However, using the money to buy weapons is problematic for some, including neutral militarily non-aligned countries such as Austria, Ireland, and Malta.
“For us neutrals, it must be ensured that money, for which we give our approval, is not spent on weapons and ammunition,” Austria’s Chancellor Karl Nehammer said.
Michel said the bloc could find ways to take into account their concerns.
“Russia must feel the real cost of war and the need for a just peace,” Ukraine’s President Volodymyr Zelenskyy said, urging EU leaders to go even further and use the assets themselves, a step that the bloc is not considering so far.
‘Power grab’ fears
Even without a coherent plan on financing the new shift, the Commission in a short time has laid out plans for a European strategy on defence.
This includes von der Leyen’s idea of a new defence (industry) commissioner for the next term, more dedicated defence funding, expanding the bloc’s defence industrial base and using Russia’s frozen assets.

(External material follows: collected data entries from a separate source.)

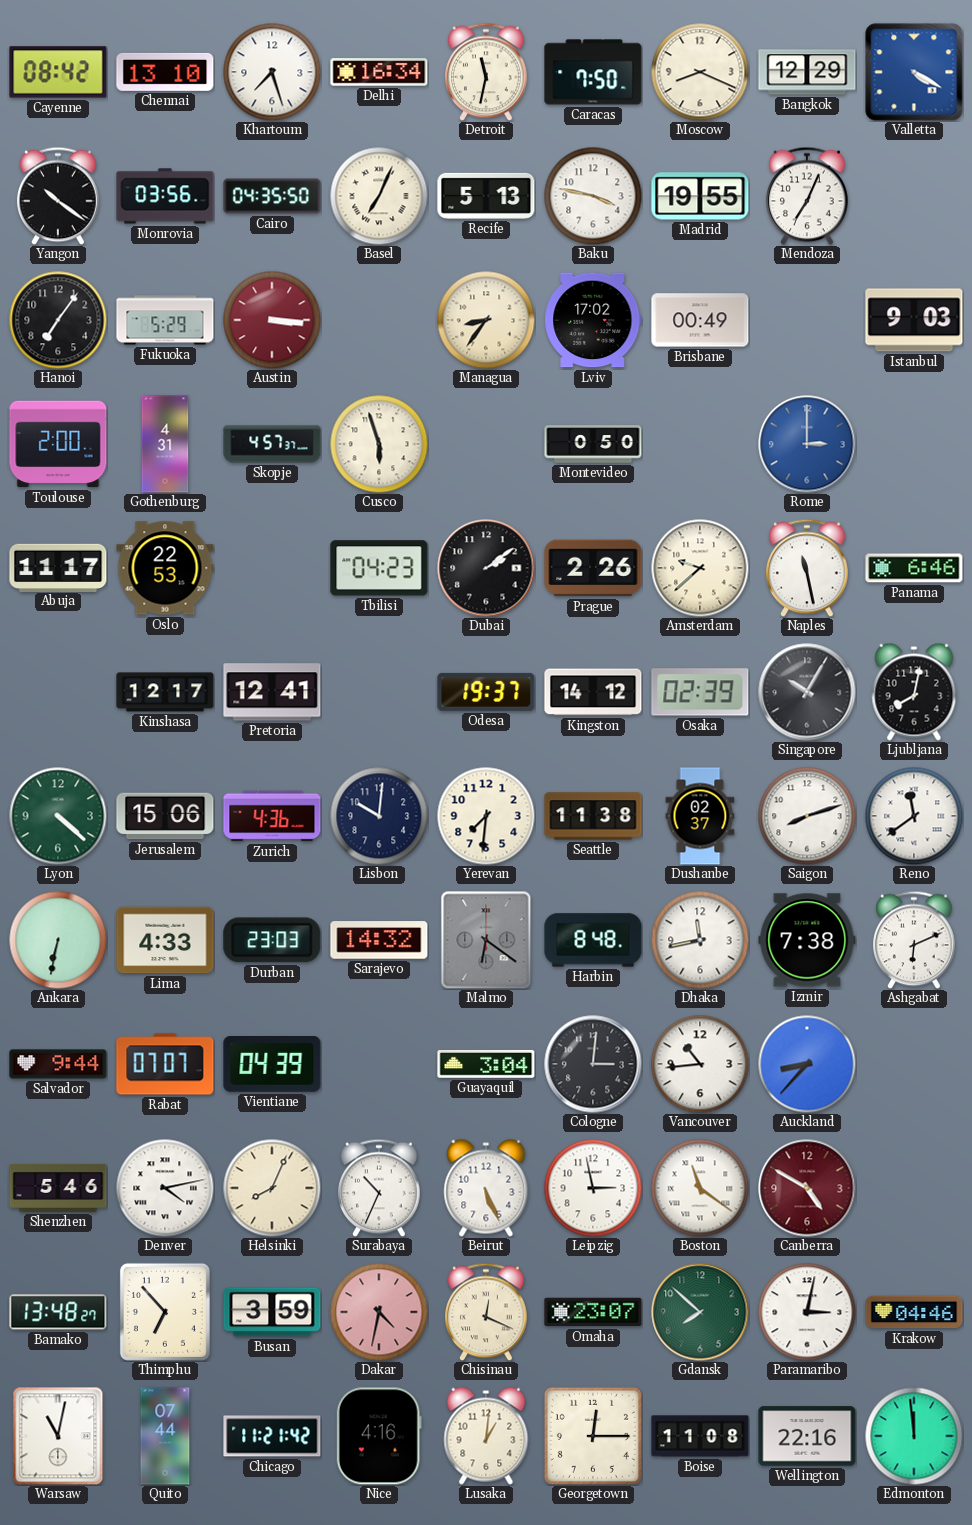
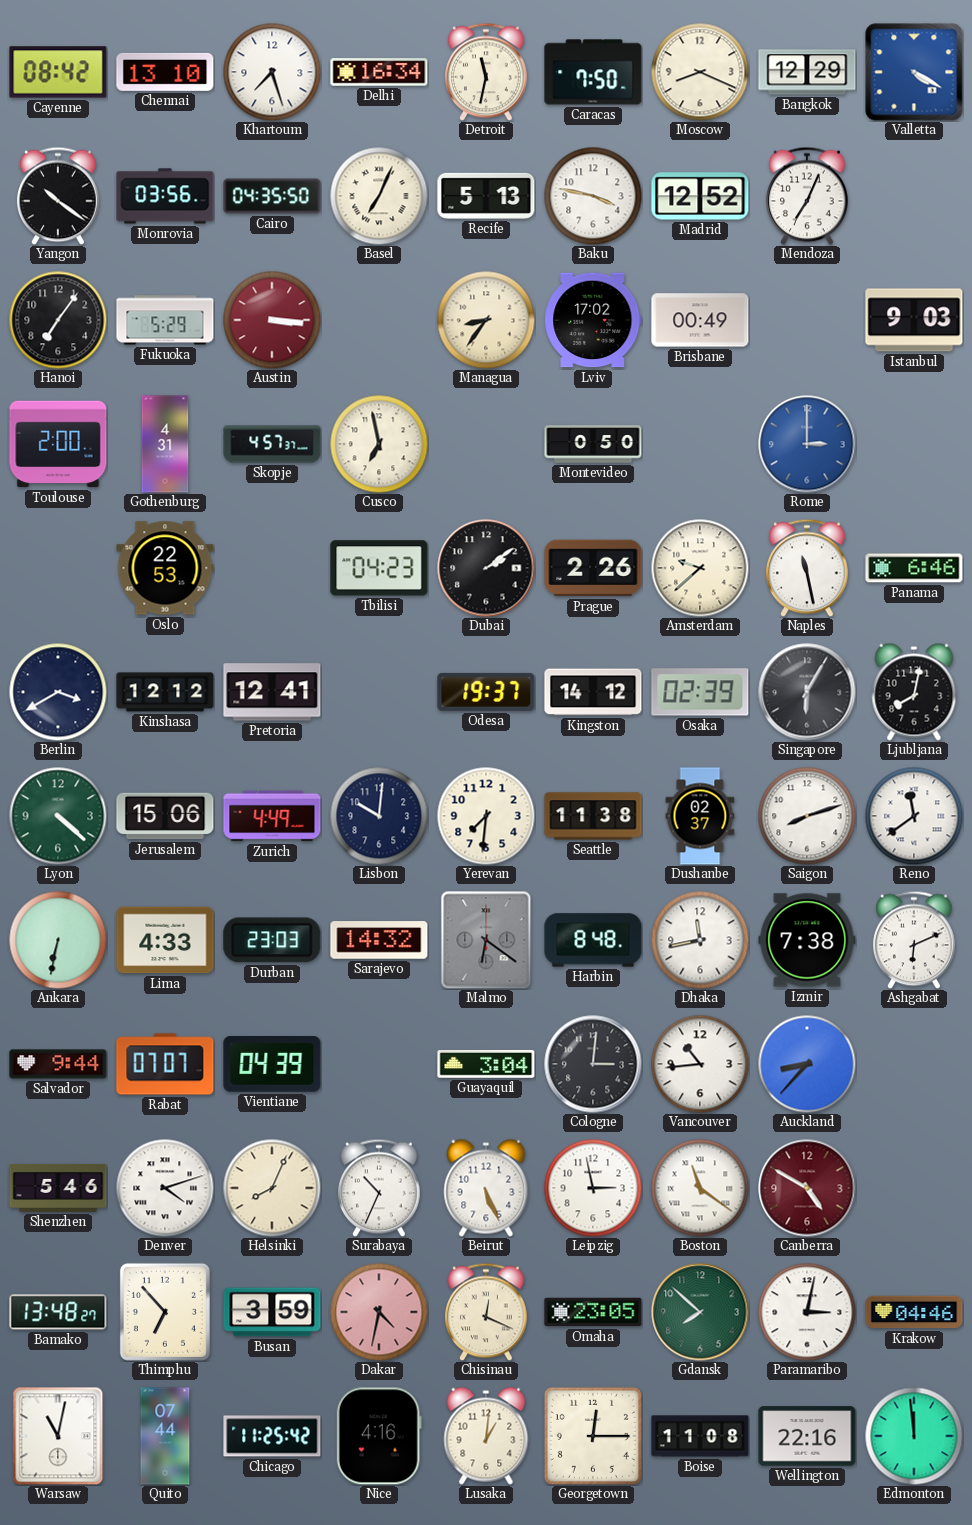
Madrid: 19:55 -> 12:52
Cusco: 5:57 -> 6:58
Abuja: 11:17 -> none
Berlin: none -> 3:40
Kinshasa: 12:17 -> 12:12
Singapore: 10:05 -> 6:05
Zurich: 4:36 -> 4:49
Denver: 4:13 -> 4:12
Omaha: 23:07 -> 23:05
Chicago: 11:21 -> 11:25
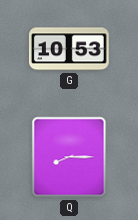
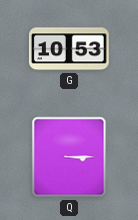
Q: 8:15 -> 3:15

They even go as far as the EU’s executive being ready to place arms orders for member states in a boost to joint arms procurement.
But von der Leyen’s plan for a European defence industrial strategy is getting pushback from several EU countries, including Germany, which supports boosting the sector but fears the plan includes a power grab of national competencies.
In Thursday’s summit discussions, EU diplomats said there was considerate scepticism.
Germany’s Chancellor Scholz told EU leaders the bloc would not need “another state-like structure for defence in the EU” or create new competencies that would amount to a power grab, according to two people with knowledge of the talks.
While he stressed the need to develop the bloc’s potential regarding joint procurement, he rejected the idea of having the Commission as an intermediary, which could slow processes down, they said.
“She wants to be a war-time president but forgets that the EU is not a state,” one EU diplomat said, echoing those who criticise her for using defence to help her get a second term in office.
Contentious EDIP
Over the past months, several EU countries have expressed concerns over the Commission’s intentions behind the European Defence Investment Programme (EDIP), the EU executive’s ambitious framework to boost the bloc’s military-industrial complex.
Several innovative measures are considered sensitive, as they would give EU member states and the Commission the power to reorientate industries’ priorities, fund weapons production, and give the EU body an overview of manufacturing capacities and supply chains usually protected by governments for national security reasons.
When presenting the text, Internal Market Commissioner Thierry Breton said that his house would not be interested in a “power grab” and denied any loose interpretation of the EU treaties, which forbid channelling EU funds to military operations.
To avoid the accusation, the European Commission based its proposal for an industrial policy – like with previous defence industry schemes – on Article 173 of the EU treaty, giving ways to work on the bloc’s industry competitiveness.
The Commission’s directorate general in charge of implementing the programme—DG DEFIS—has recently sent envoys to prepare the groundwork with EU countries to diffuse any potential issues.
Despite the concerns, EU leaders on Thursday tasked national ministers with looking into the EDIP text “without any delay”.
Negotiations on the technical details are set to start in early April, with the Council to set its position in June before the new European Parliament comes into session over the summer.